Reproduced with the permissions of Dorset Fine Arts

 

“There is no word for art. We say it is to transfer something from the real to the unreal…”

— Kenojuak Ashevak

 

Renowned Inuit printmaker Kenojuak Ashevak’s work Animals Out of Darkness brilliantly combines her signature artistic style and her unique worldview as an Inuit woman living in Cape Dorset, Nunavut. In this print she intertwines birds and animals in pictorial space, their bodies flowing across the page from right to left, creating a sense of movement. The mobility of Kenojuak’s creatures combined with the gradient of colors suggests an important narrative that brings the Inuit the promise of a summer. Her distinct use of birds is a theme seen throughout the entirety of her career, and she commonly depicts abstract animal shapes in many of her prints. She transforms these animals into creatures from her imagination – giving rabbits seal fins and seals bird feathers, adding to the overall sense of movement in the print.
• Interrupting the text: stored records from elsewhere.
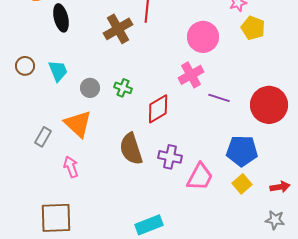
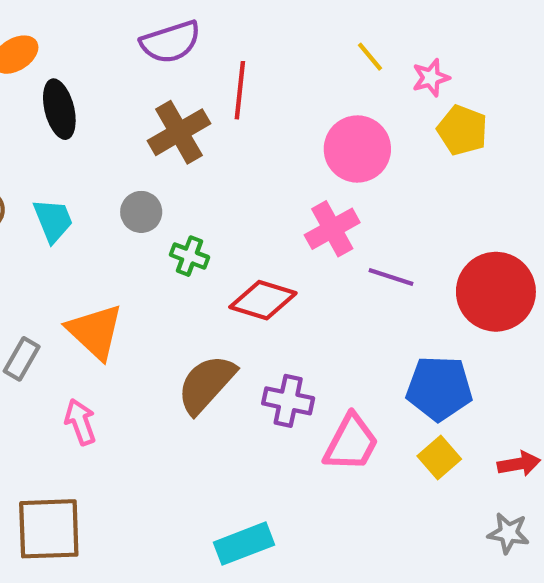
gray circle: (90, 88) -> (141, 212), moved
red diamond: (158, 109) -> (263, 300), turned 48
brown semicircle: (131, 149) -> (206, 384), turned 60

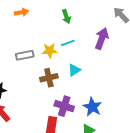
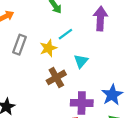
gray rectangle: (25, 55) -> (19, 45), moved, turned -42
blue star: (92, 107) -> (112, 95), turned 30

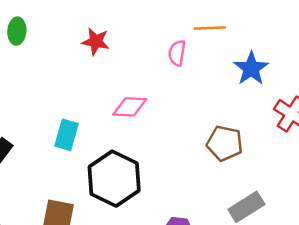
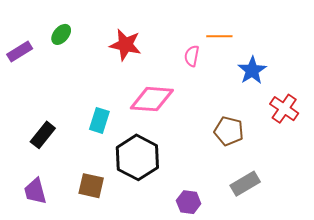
green ellipse: (17, 31) -> (61, 34), turned 35
red star: (96, 41) -> (125, 45), size x1.4
pink diamond: (130, 107) -> (152, 99), size x1.5

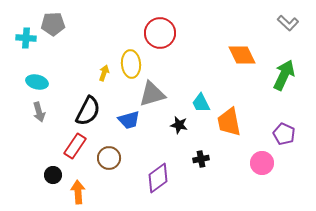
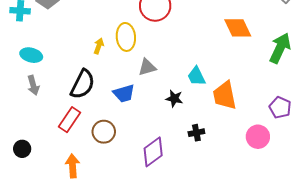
gray triangle: (152, 94) -> (147, 67), size x0.7
black circle: (53, 175) -> (22, 149), moved

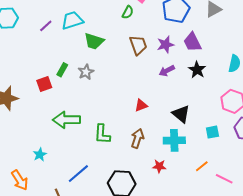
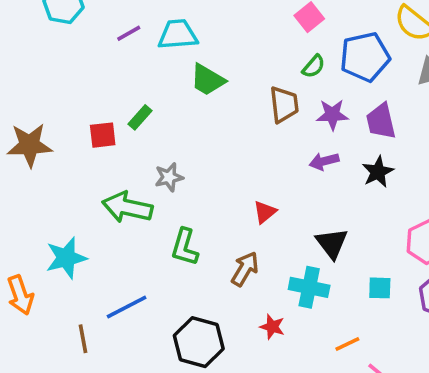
green semicircle: (128, 12) -> (314, 66), moved
gray star: (86, 72) -> (169, 177), moved
red triangle: (141, 105) -> (265, 212), turned -32
cyan star: (40, 155) -> (66, 258), size x1.6

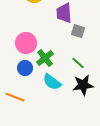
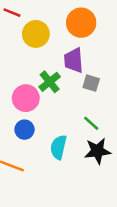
green cross: (45, 58) -> (50, 82), moved
cyan semicircle: (52, 82) -> (58, 147), turned 66

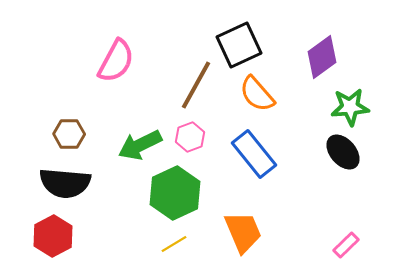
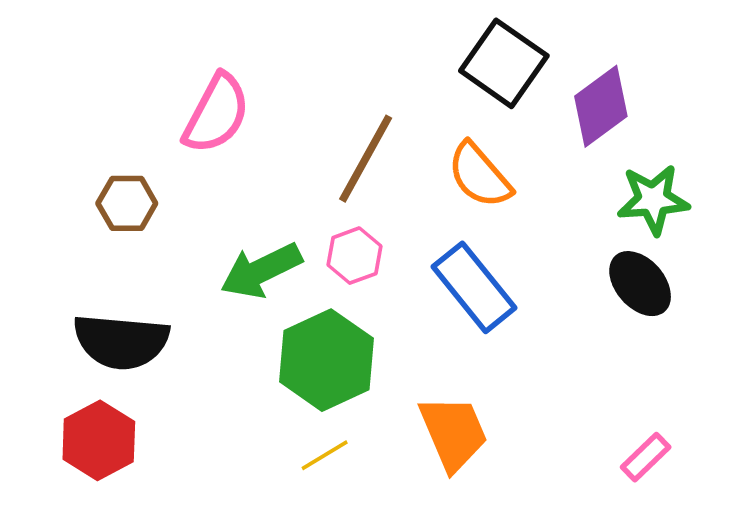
black square: (239, 45) -> (504, 63), moved, turned -30
brown hexagon: (69, 134) -> (127, 203), moved

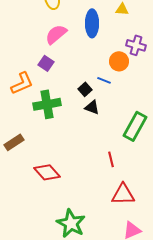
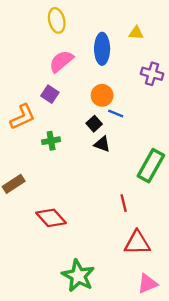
orange circle: (119, 61) -> (102, 95), moved
green cross: (47, 104) -> (51, 141), size x0.6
The flowing nature of her prints is also often due to the fact that while drawing the original outlines she does so without lifting her pencil.

Color is also an important factor in understanding the story of Animals Out of Darkness.  While the animals stream across the surface of the print the color gradient also shifts from a dark green to bright yellow as if they are in a celebratory parade, leaving the darkness and returning once more to a world of light. Kenojuak alludes to the transition from winter darkness to summer sunlight and the impact of this cycle on the outlook and lifestyle of the Inuit of Nunavut. One of the best known Inuit stories is of how Crow stole the sun to bring light in a world of endless night. Kenojuak communicates the importance of light and shadow in Inuit culture; the solid forms of the animals, for example, also suggest shadow puppets used to compliment Inuit oral stories that narrate the unique dimensions of the Arctic experience.

Inuit people adopted printmaking when it was introduced to Cape Dorset in the 1950s, and Kenojuak quickly mastered the form. Throughout her career she has created prints like Animals Out of Darkness which communicate subtleties of Inuit culture to the greater world. The West Baffin printers co-op helped Kenojuak and her contemporaries form a financial support system for their families after the Canadian government colonized the Inuit nomadic way of life. Although the co-ops were almost always created by the Hudson Bay Company and its representatives and were therefore colonial institutions, they also facilitated the proliferation and distribution of contemporary Inuit work. Truly evocative of her era, Kenojuak’s career began in the late fifties and spanned five decades until her death in 2013. Animals Out of Darkness is highly characteristic of her signature style and an excellent example of why her work was among the greatest influences in defining a specific aesthetic of Inuit printmaking.